Byline: Matthew Russell Lee of Inner City Press at UN
www.innercitypress.com/un1fowler121608.html
UNITED NATIONS, December 16 -- Days after Robert Fowler, belated described as a Special Envoy of the UN Secretary General, disappeared in Niger, UN spokesperson Michele Montas said there are other as-yet-undisclosed envoys out in the field. Inner City Press asked if the list of special envoys is confidential. "I'm not saying its confidential," Ms. Montas responded. "I don't see what is the use of making them public until something is actually done." Video here, from Minute 17:16.
But the names of other envoys who have not accomplished their stated missions are routinely and repeatedly made public. Matthew Nimetz, for example, has been the envoy on the unresolved "name issue" about the Former Yugoslav Republic of Macedonia for more than ten years. So what was Mr. Fowler doing in Niger, and who are the other stealth envoys of the UN's Ban Ki-moon?

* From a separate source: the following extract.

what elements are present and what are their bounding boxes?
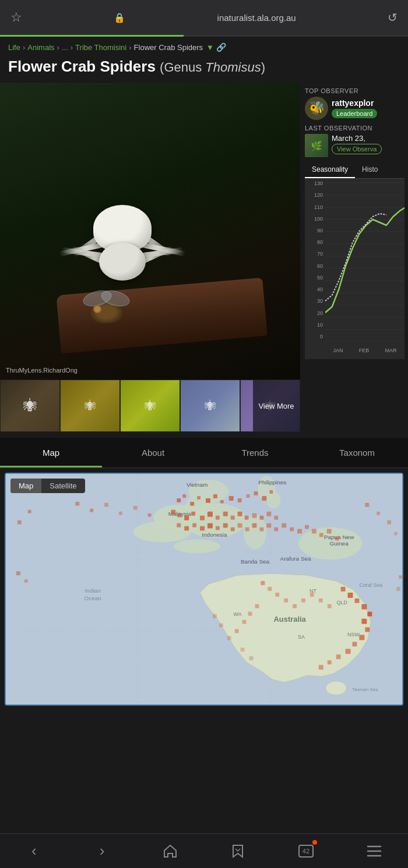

Hours after Ms. Montas' statement that the list would be provided, it has not been. The only question which was answered after the briefing concerned Fowler's rank and method of payment: " Robert Fowler is employed on a When Actually Employed (WAE) contract at the Under-Secretary-General level." That's a high rate of pay. But how much has Fowler actually been employed by the UN since he was so quietly appointed? And what has he been doing?

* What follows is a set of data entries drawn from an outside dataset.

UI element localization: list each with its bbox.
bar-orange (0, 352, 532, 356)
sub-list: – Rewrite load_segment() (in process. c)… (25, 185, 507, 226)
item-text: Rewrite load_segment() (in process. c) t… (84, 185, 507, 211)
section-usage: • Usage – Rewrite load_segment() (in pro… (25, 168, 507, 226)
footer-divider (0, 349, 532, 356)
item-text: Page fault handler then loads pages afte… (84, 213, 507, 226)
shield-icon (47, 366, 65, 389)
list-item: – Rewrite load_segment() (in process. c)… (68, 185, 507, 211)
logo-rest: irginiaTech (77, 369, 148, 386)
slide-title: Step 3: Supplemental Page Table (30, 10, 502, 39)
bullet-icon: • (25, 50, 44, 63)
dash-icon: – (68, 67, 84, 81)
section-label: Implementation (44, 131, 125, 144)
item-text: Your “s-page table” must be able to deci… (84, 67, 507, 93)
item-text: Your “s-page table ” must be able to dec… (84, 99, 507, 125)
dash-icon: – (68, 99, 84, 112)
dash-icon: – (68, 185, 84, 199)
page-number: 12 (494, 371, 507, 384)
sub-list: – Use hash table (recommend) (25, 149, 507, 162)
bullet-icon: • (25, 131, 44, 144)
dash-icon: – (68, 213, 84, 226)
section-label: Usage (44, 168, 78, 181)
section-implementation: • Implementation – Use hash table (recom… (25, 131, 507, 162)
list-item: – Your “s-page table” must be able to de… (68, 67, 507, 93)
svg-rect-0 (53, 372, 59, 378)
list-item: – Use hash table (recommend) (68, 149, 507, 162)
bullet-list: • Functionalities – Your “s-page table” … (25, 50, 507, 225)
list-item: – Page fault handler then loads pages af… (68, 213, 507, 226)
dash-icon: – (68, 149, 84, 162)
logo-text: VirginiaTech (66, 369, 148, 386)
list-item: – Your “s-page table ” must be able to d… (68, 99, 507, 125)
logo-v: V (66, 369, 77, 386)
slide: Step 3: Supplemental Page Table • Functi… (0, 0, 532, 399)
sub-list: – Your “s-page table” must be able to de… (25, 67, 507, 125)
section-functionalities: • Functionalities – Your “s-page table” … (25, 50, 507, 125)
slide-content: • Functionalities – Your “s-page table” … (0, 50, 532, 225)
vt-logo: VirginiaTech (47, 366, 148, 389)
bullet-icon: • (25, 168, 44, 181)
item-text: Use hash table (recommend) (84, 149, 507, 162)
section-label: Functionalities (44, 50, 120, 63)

It has been reported that "the UN vehicle carrying Mr. Fowler, Canadian diplomat Louis Guay and their locally hired driver was found unoccupied Sunday night about 45 kilometers northwest of the capital of Niamey, raising fears they have been kidnapped. According to authorities in Niger, the trio had visited a gold mine operated by a Canadian company about 125 kilometers from Niamey." This last has been confirmed when "UN spokesman Farharn Haq said the three men were headed Saturday toward an area called Samira, the site of a gold mine that is partly Canadian-owned."

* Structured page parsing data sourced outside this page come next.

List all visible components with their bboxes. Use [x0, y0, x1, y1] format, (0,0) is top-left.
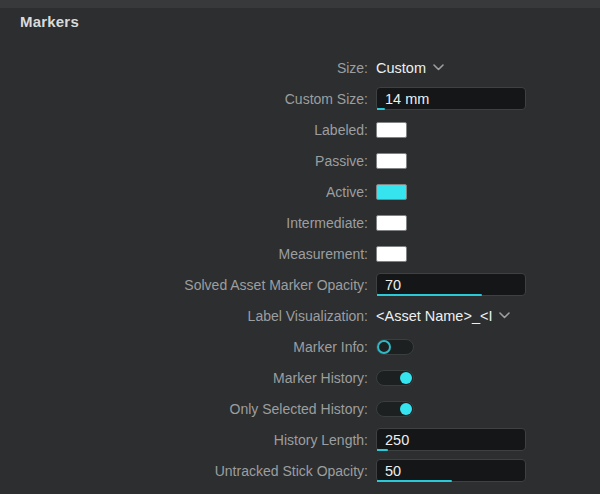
row-marker-history: Marker History: [0, 362, 600, 393]
row-marker-info: Marker Info: [0, 331, 600, 362]
row-custom-size: Custom Size: [0, 83, 600, 114]
row-active: Active: [0, 176, 600, 207]
chevron-down-icon [499, 312, 510, 319]
size-dropdown[interactable]: Custom [376, 60, 444, 76]
solved-asset-marker-opacity-input[interactable] [376, 273, 526, 296]
intermediate-color-swatch[interactable] [376, 215, 407, 231]
measurement-color-swatch[interactable] [376, 246, 407, 262]
row-intermediate: Intermediate: [0, 207, 600, 238]
label-visualization-dropdown[interactable]: <Asset Name>_<I [376, 308, 510, 324]
marker-history-toggle[interactable] [376, 370, 414, 386]
only-selected-history-label: Only Selected History: [0, 401, 368, 417]
custom-size-label: Custom Size: [0, 91, 368, 107]
value-fill-bar [377, 108, 385, 110]
untracked-stick-opacity-input[interactable] [376, 459, 526, 482]
row-measurement: Measurement: [0, 238, 600, 269]
size-dropdown-value: Custom [376, 60, 426, 76]
history-length-input[interactable] [376, 428, 526, 451]
passive-color-swatch[interactable] [376, 153, 407, 169]
marker-history-label: Marker History: [0, 370, 368, 386]
row-history-length: History Length: [0, 424, 600, 455]
row-labeled: Labeled: [0, 114, 600, 145]
toggle-knob [377, 340, 391, 354]
toggle-knob [400, 403, 412, 415]
value-fill-bar [377, 480, 452, 482]
top-divider [0, 0, 600, 8]
row-solved-asset-marker-opacity: Solved Asset Marker Opacity: [0, 269, 600, 300]
history-length-label: History Length: [0, 432, 368, 448]
active-color-swatch[interactable] [376, 184, 407, 200]
settings-list: Size: Custom Custom Size: Labeled: Passi… [0, 52, 600, 486]
label-visualization-label: Label Visualization: [0, 308, 368, 324]
value-fill-bar [377, 294, 482, 296]
labeled-color-swatch[interactable] [376, 122, 407, 138]
size-label: Size: [0, 60, 368, 76]
intermediate-label: Intermediate: [0, 215, 368, 231]
chevron-down-icon [433, 64, 444, 71]
history-length-field [376, 428, 526, 451]
labeled-label: Labeled: [0, 122, 368, 138]
passive-label: Passive: [0, 153, 368, 169]
value-fill-bar [377, 449, 388, 451]
page-title: Markers [20, 13, 79, 30]
untracked-stick-opacity-field [376, 459, 526, 482]
custom-size-field [376, 87, 526, 110]
row-untracked-stick-opacity: Untracked Stick Opacity: [0, 455, 600, 486]
row-only-selected-history: Only Selected History: [0, 393, 600, 424]
row-label-visualization: Label Visualization: <Asset Name>_<I [0, 300, 600, 331]
only-selected-history-toggle[interactable] [376, 401, 414, 417]
label-visualization-dropdown-value: <Asset Name>_<I [376, 308, 492, 324]
row-passive: Passive: [0, 145, 600, 176]
measurement-label: Measurement: [0, 246, 368, 262]
marker-info-label: Marker Info: [0, 339, 368, 355]
toggle-knob [400, 372, 412, 384]
marker-info-toggle[interactable] [376, 339, 414, 355]
row-size: Size: Custom [0, 52, 600, 83]
solved-asset-marker-opacity-label: Solved Asset Marker Opacity: [0, 277, 368, 293]
untracked-stick-opacity-label: Untracked Stick Opacity: [0, 463, 368, 479]
active-label: Active: [0, 184, 368, 200]
custom-size-input[interactable] [376, 87, 526, 110]
solved-asset-marker-opacity-field [376, 273, 526, 296]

So was Fowler on UN business? Or Canadian corporate business? Was the UN paying Fowler's full salary or only part? What about conflicts of interest? What was the relation between Fowler's ostensibly UN mission and Louis Guay's Canadian mission? Some note, harkening back to yellow cake, the involvement of Canadian firms in uranium extraction in Niger.
Inner City Press asked Ms. Montas where in the UN budget the payments to Mr. Fowler and other stealth envoys are disclosed. In the budget of the Department of Political Affairs, she said. But DPA, run by American B. Lynn Pascoe, has for weeks declined to provide even a simple summary, requested in a UN noon briefing, of what its mediators are working on. The lack of transparency cannot be justified by the purported sensitivity of the topics. Many topics at the UN are sensitive, but nevertheless it is an inter-governmental agency whose budget is public, and whose Secretary-General is supposed to take direction from, or at least make disclosure to, the Security Council or wider General Assembly.
Inner City Press asked the spokesman for the President of the General Assembly if the Assembly was even informed of Ban's naming of Fowler or any more otherwise undisclosed special envoy. He said he didn't think so, but would be looking into the issues. So will we.